AI Labs - GPU Neuroevolution
This folder contains preliminary work done to implement GPU-based deep neuroevolution. For problems like Atari where the policy evaluation takes a considerable amount of time it is advantageous to make use of GPUs to evaluate the Neural Networks. This code shows how it is possible to run Atari simulations in parallel using the GPU in a way where we can evaluate neural networks in batches and have both CPU and GPU operating at the same time.
This folder has code in prototype stage and still requires a lot of changes to optimize performance, maintanability, and testing. We welcome pull requests to this repo and have plans to improve it in the future. Although it can run on CPU-only, it is slower than our original implementation due to overhead. Once this implementation has matured we plan on distributing it as a package for easy installation. We included an implementation of the HardMaze, but the GA-NS implementation will be added later on.
git clone https://github.com/uber-common/deep-neuroevolution.git
create python3 virtual env
python3 -m venv env . env/bin/activate
install tensorflow or tensorflow-gpu > 1.2.
pip install tensorflow-gpu
Follow instructions under ./gym_tensorflow/README on how to compile the optimized interfaces.
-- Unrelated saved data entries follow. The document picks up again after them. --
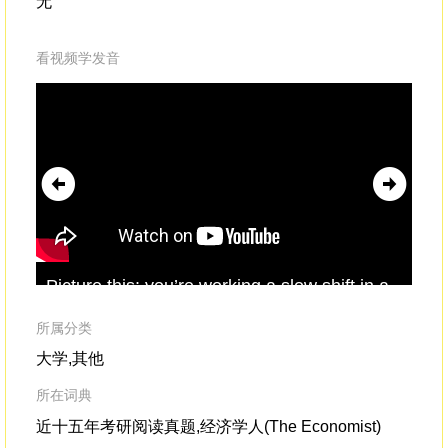
无
看视频学发音
Picture this: you’re working a slow shift in a
The
hotel lobbywhen someone
hurriedly
Det
approaches the front desk.They found a lost
tur
所属分类
wallet around the corner,
han
大学,其他
所在词典
近十五年考研阅读真题,经济学人(The Economist)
To train GA on Atari just run:
python ga.py ga_atari_config.json
Random search (It's a special case of GA where 0 individuals become parents):
python ga.py rs_atari_config.json
python es.py es_atari_config.json
Visualizing policies is possible if you install gym with
pip install gym and run:
python -m neuroevolution.display
We currently have one example policy but more will be added in the future.
- gym_tensorflow - Folder containing TensorFlow custom ops for Reinforcement Learning (Atari, Hard Maze).
- moving away from python-based environments has significant speed ups on a multithreaded environment.
- neuroevolution - folder containing source code to evaluate many policies simultaneously.
- concurrent_worker.py - Improved implementation where each thread can evaluate a dynamic sized batch of policies at a time. Needs custom Tensorflow ops.